Alexandre Moreira, presidente da comissão de graduação da Escola de Educação Física e Esporte, alega que o instituto não possui relação com os acontecimentos no Cepeusp e que nenhuma medida está sendo tomada por parte da diretoria ou da comissão de graduação. “Não estamos falando de reconhecimento do curso, avaliação dos cursos oferecidos na EEFE, estrutura curricular, processos de ensino-aprendizagem ou problemas relacionados aos estágios. Não há, portanto, nenhuma medida a ser tomada.”
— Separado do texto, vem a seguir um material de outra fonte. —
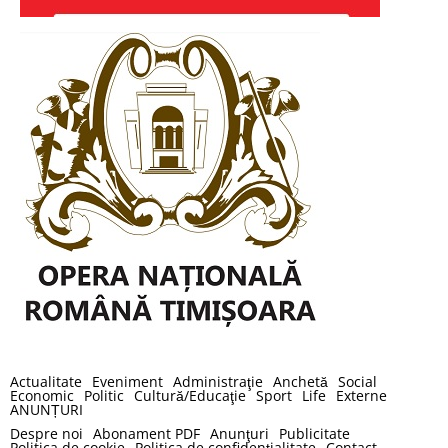
Actualitate
Eveniment
Administraţie
Anchetă
Social
Economic
Politic
Cultură/Educaţie
Sport
Life
Externe
ANUNȚURI
Despre noi
Abonament PDF
Anunţuri
Publicitate
Politica de cookie
Politica de confidenţialitate
Contact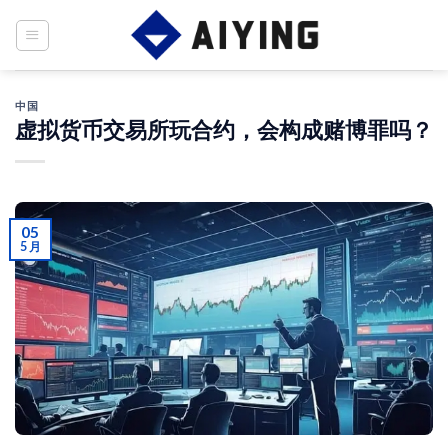
Skip
to
content
中国
虚拟货币交易所玩合约，会构成赌博罪吗？
05
5 月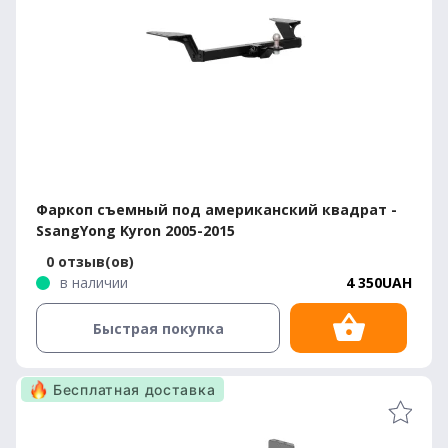
Фаркоп съемный под американский квадрат -
SsangYong Kyron 2005-2015
0 отзыв(ов)
в наличии
4 350UAH
Быстрая покупка
Бесплатная доставка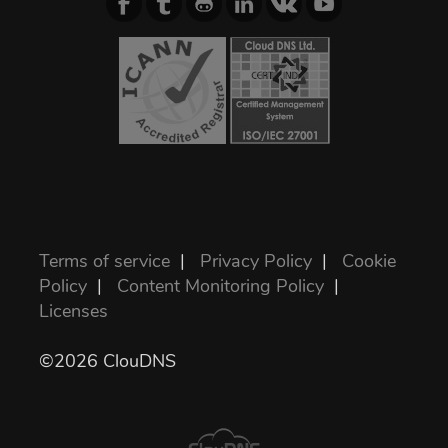
Terms of service
|
Privacy Policy
|
Cookie
Policy
|
Content Monitoring Policy
|
Licenses
©2026 ClouDNS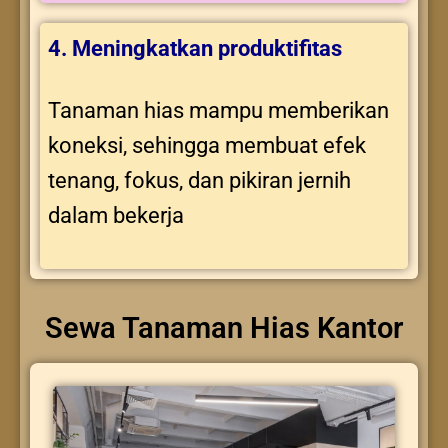
4. Meningkatkan produktifitas
Tanaman hias mampu memberikan
koneksi, sehingga membuat efek
tenang, fokus, dan pikiran jernih
dalam bekerja
Sewa Tanaman Hias Kantor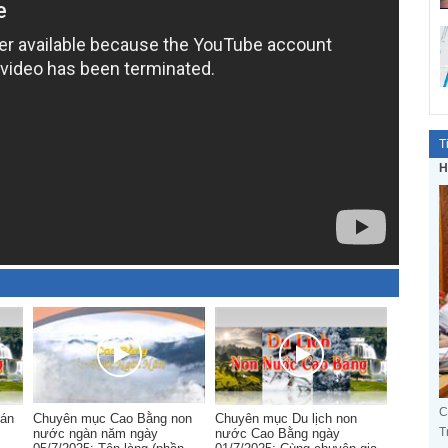
T
H
C
hán
Chuyên mục Cao Bằng non
Chuyên mục Du lịch non
T
nước ngàn năm ngày
nước Cao Bằng ngày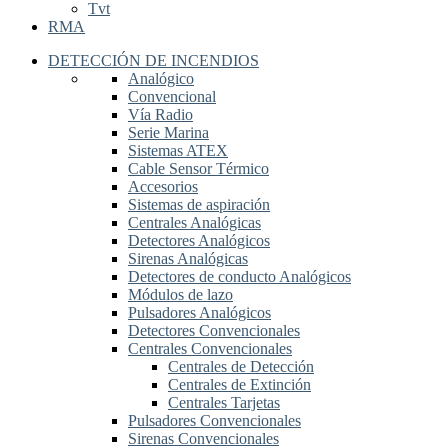
Tvt
RMA
DETECCIÓN DE INCENDIOS
Analógico
Convencional
Vía Radio
Serie Marina
Sistemas ATEX
Cable Sensor Térmico
Accesorios
Sistemas de aspiración
Centrales Analógicas
Detectores Analógicos
Sirenas Analógicas
Detectores de conducto Analógicos
Módulos de lazo
Pulsadores Analógicos
Detectores Convencionales
Centrales Convencionales
Centrales de Detección
Centrales de Extinción
Centrales Tarjetas
Pulsadores Convencionales
Sirenas Convencionales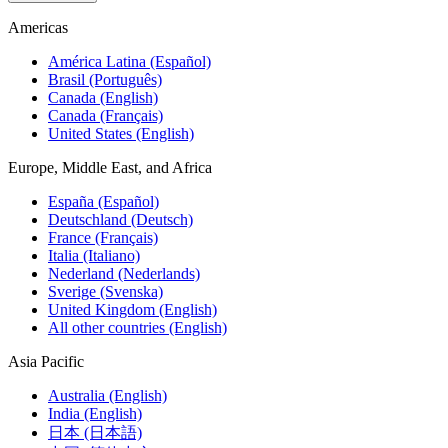
Americas
América Latina (Español)
Brasil (Português)
Canada (English)
Canada (Français)
United States (English)
Europe, Middle East, and Africa
España (Español)
Deutschland (Deutsch)
France (Français)
Italia (Italiano)
Nederland (Nederlands)
Sverige (Svenska)
United Kingdom (English)
All other countries (English)
Asia Pacific
Australia (English)
India (English)
日本 (日本語)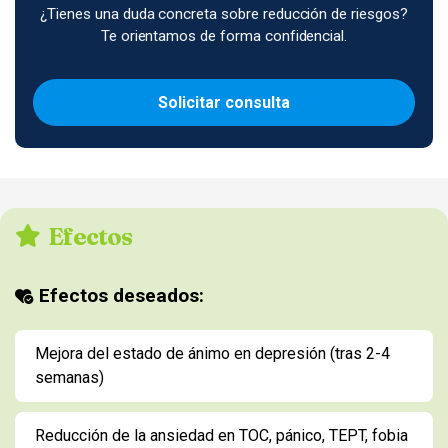
¿Tienes una duda concreta sobre reducción de riesgos?
Te orientamos de forma confidencial.
Solicitar consulta
Efectos
Efectos deseados:
Mejora del estado de ánimo en depresión (tras 2-4
semanas)
Reducción de la ansiedad en TOC, pánico, TEPT, fobia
No entanto, o aluno Gustavo explica que os estudantes vêem nesses treinos com os times da USP, acima de tudo, uma fonte de aprendizado na universidade. Os estudantes dessa área encontram algumas dificuldades de se inserir no mercado de trabalho enquanto ainda estão na faculdade, devido a alguns fatores, entre eles, a falta de “contatos” no meio do esporte. “Em outras instituições de ensino, como a Universidade do Porto, onde fiz intercâmbio, há programas que facilitam a inserção de alunos em clubes, e o mesmo não ocorre na EEFE. Aqui é muito difícil você entrar em um clube enquanto está fazendo a graduação, mesmo na condição de estagiário, porque o esporte é uma área muito fechada e você precisa desses contatos”, explica.
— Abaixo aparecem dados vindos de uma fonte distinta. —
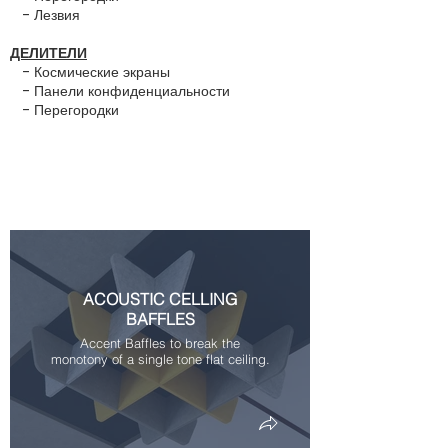
- Лезвия
ДЕЛИТЕЛИ
- Космические экраны
- Панели конфиденциальности
- Перегородки
ACOUSTIC CELLING
BAFFLES
Accent Baffles to break the
monotony of a single tone flat ceiling.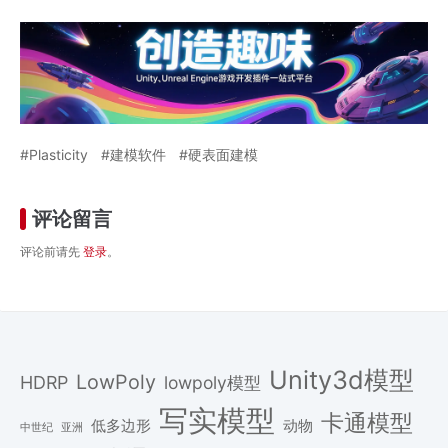
Plasticity
建模软件
硬表面建模
评论留言
评论前请先
登录
。
Unity3d模型
LowPoly
HDRP
lowpoly模型
写实模型
卡通模型
低多边形
动物
中世纪
亚洲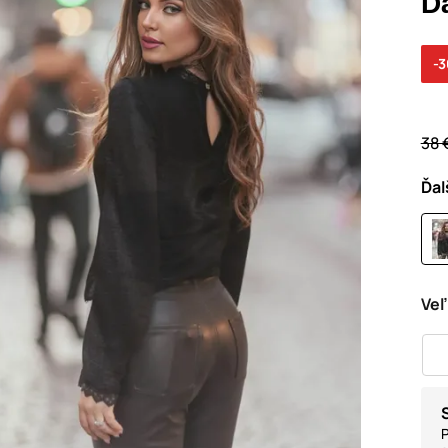
D
-
38 
Ďal
Veľ
P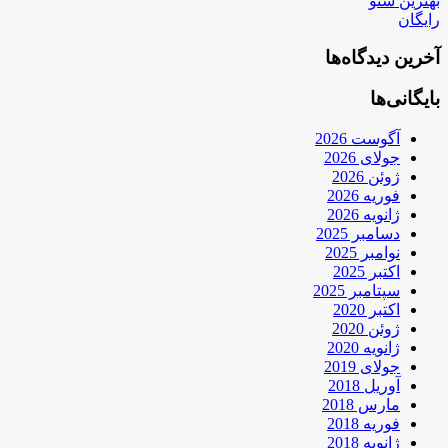
بهترین سئو
رایگان
آخرین دیدگاه‌ها
بایگانی‌ها
آگوست 2026
جولای 2026
ژوئن 2026
فوریه 2026
ژانویه 2026
دسامبر 2025
نوامبر 2025
اکتبر 2025
سپتامبر 2025
اکتبر 2020
ژوئن 2020
ژانویه 2020
جولای 2019
آوریل 2018
مارس 2018
فوریه 2018
ژانویه 2018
Além disso, os cursos da EEFE, tanto Educação Física, como Esporte, possuem grade curricular integral, o que atrapalha muito a possibilidade dos alunos exercerem estágio com carga horária fixa. “Os horários do esporte universitário são muito mais flexíveis e adaptáveis à disponibilidade do aluno da EEFE, até porque muitas faculdades também possuem grade integral e só conseguem treinar nos nossos horários livres”, explica Gustavo. Portanto, com as dificuldades muitas vezes impostas pelo próprio curso, os treinos no esporte universitário acabam se tornando, para muitos, uma forma de se adaptar e aprender a lidar com as condições de treinamento dos clubes e do mercado de trabalho do mundo do esporte.
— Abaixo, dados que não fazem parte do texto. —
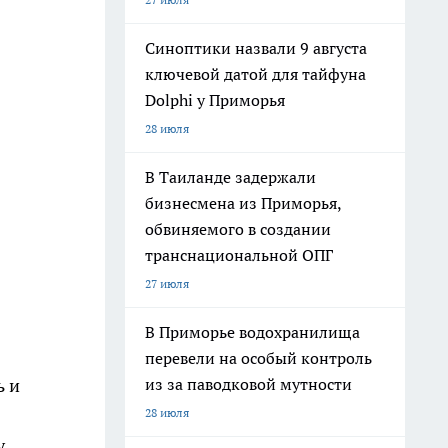
Синоптики назвали 9 августа
ключевой датой для тайфуна
Dolphi у Приморья
28 июля
В Таиланде задержали
бизнесмена из Приморья,
обвиняемого в создании
транснациональной ОПГ
27 июля
В Приморье водохранилища
перевели на особый контроль
ь и
из за паводковой мутности
28 июля
,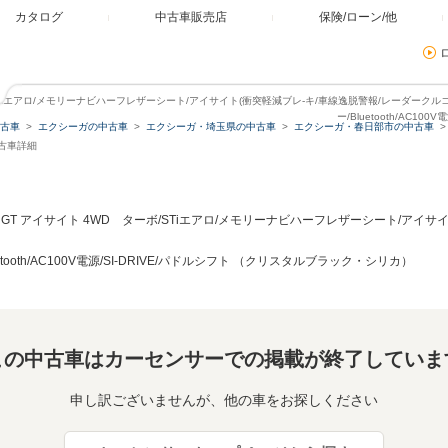
カタログ
中古車販売店
保険/ローン/他
ボ/STiエアロ/メモリーナビハーフレザーシート/アイサイト(衝突軽減ブレ-キ/車線逸脱警報/レーダークルコ
ー/Bluetooth/AC10
古車
エクシーガの中古車
エクシーガ・埼玉県の中古車
エクシーガ・春日部市の中古車
中古車詳細
.0 GT アイサイト 4WD ターボ/STiエアロ/メモリーナビハーフレザーシート/アイ
tooth/AC100V電源/SI-DRIVE/パドルシフト （クリスタルブラック・シリカ）
この中古車はカーセンサーでの掲載が終了していま
申し訳ございませんが、他の車をお探しください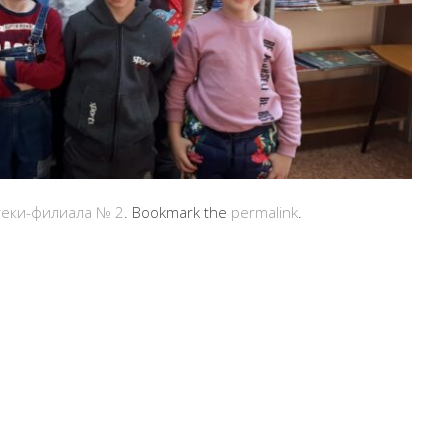
теки-филиала № 2
. Bookmark the
permalink
.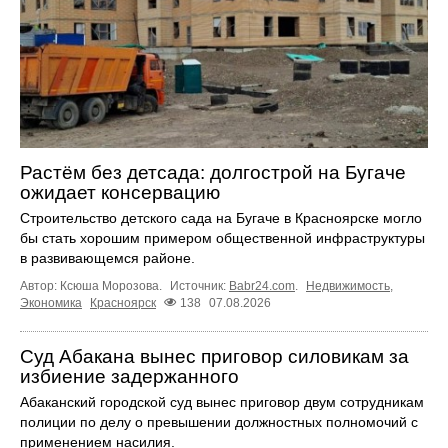
Растём без детсада: долгострой на Бугаче
ожидает консервацию
Строительство детского сада на Бугаче в Красноярске могло
бы стать хорошим примером общественной инфраструктуры
в развивающемся районе.
Автор: Ксюша Морозова.
Источник:
Babr24.com
.
Недвижимость
,
Экономика
Красноярск
138
07.08.2026
Суд Абакана вынес приговор силовикам за
избиение задержанного
Абаканский городской суд вынес приговор двум сотрудникам
полиции по делу о превышении должностных полномочий с
применением насилия.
Sobre os treinos em si, Gustavo explica que não vê grandes problemas, uma vez que, na maioria das vezes, o estudante já possui base suficiente para exercer tal função. “Nos treinos de modalidades esportivas, se você não dosar o volume e a intensidade dos exercícios, existe o risco de danos à integridade física dos atletas. Mas eu acredito que um aluno a partir do terceiro ano na EEFE, com todo o aprendizado que já teve, tem totais condições de aplicar e controlar as sessões de treino, de modo que minimize esses riscos, como se deve fazer em qualquer outro lugar.”

Situação do Cepeusp
 Já a situação do Cepeusp é um pouco mais delicada. Quem explica melhor toda a questão envolvendo a visita do CREF/SP e a repercussão disso tudo é o diretor do Cepeusp, Emílio Antonio Miranda, que foi notificado pelo Conselho.

Ele começa explicando qual é a relação entre as Atléticas e o Cepeusp. “As Atléticas são entidades com atividades livres. O Cepeusp, enquanto órgão, tem que proporcionar às atléticas lugares para exercerem suas atividades, é isso que a gente faz”, explica Emílio. Ele ainda citou um exemplo para ilustrar melhor a situação “embaraçosa” entre os técnicos e o órgão. “Se a Poli for lá e contratar alguém para ser técnico do time de vôlei, o Cepeusp não tem nenhuma ingerência nisso. Quem faz o pedido da reserva é a Poli. Se é alguém da Escola de Educação Física, nós não vamos pedir nada. Se eles forem trazer alguém de fora, aí muda de figura: a gente exige que ele seja formado, que ele tenha registro no CREF/SP. Até porque ele não vai entrar aqui [no Cepeusp], tem que ter uma autorização”.

Ele também informou de maneira mais detalhada os resultados da visita e conta que além das notificações, foram feitos relatórios sobre a situação do local. “Não é que eles autuaram a gente, eles notificaram. Nós temos dez dias para dar a resposta para eles e nós vamos dar”, disse Emílio.

Há ainda dúvidas sobre até onde o CREF/SP pode ou não interferir nas atividades praticadas dentro do Cepeusp. Vale lembrar que o Cepeusp não é apenas um espaço físico, mas também um órgão da reitoria onde ocorrem aulas e bolsas de extensão.

O caso ainda caminha para uma definição, o que significa que qualquer solução ainda vai demorar para aparecer, de qualquer um dos lados.